**WORK INSTRUCTIONS**. In your copy, the records appear word for word and the pictures do not appear at all.

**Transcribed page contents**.
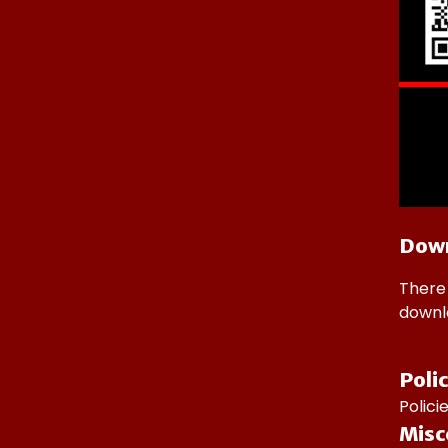
Dow
There 
downlo
Poli
Polic
Misc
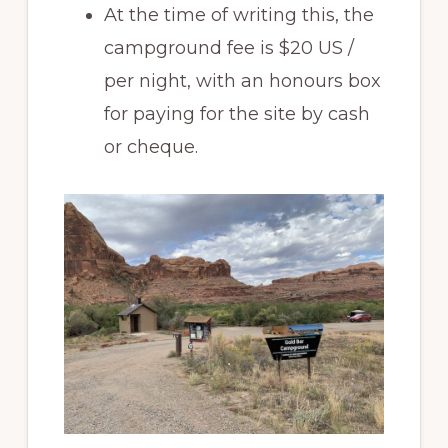
At the time of writing this, the
campground fee is $20 US /
per night, with an honours box
for paying for the site by cash
or cheque.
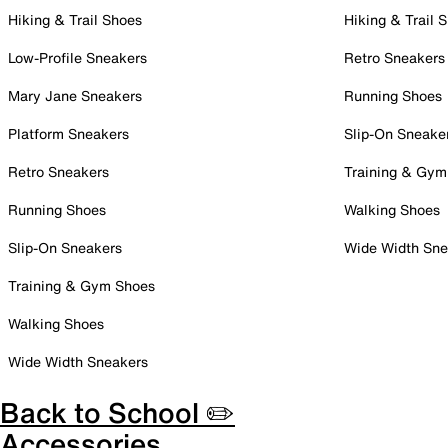
Hiking & Trail Shoes
Hiking & Trail 
Low-Profile Sneakers
Retro Sneakers
Mary Jane Sneakers
Running Shoes
Platform Sneakers
Slip-On Sneake
Retro Sneakers
Training & Gym
Running Shoes
Walking Shoes
Slip-On Sneakers
Wide Width Sne
Training & Gym Shoes
Walking Shoes
Wide Width Sneakers
Back to School ✏️
Accessories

**RESULT FOR THIS EXERCISE**.
Dow
There 
downlo
Poli
Polic
Misc
At the time of writing this, the
campground fee is $20 US /
per night, with an honours box
for paying for the site by cash
or cheque.
Hiking & Trail Shoes
Hiking & Trail 
Low-Profile Sneakers
Retro Sneakers
Mary Jane Sneakers
Running Shoes
Platform Sneakers
Slip-On Sneake
Retro Sneakers
Training & Gym
Running Shoes
Walking Shoes
Slip-On Sneakers
Wide Width Sne
Training & Gym Shoes
Walking Shoes
Wide Width Sneakers
Back to School ✏️
Accessories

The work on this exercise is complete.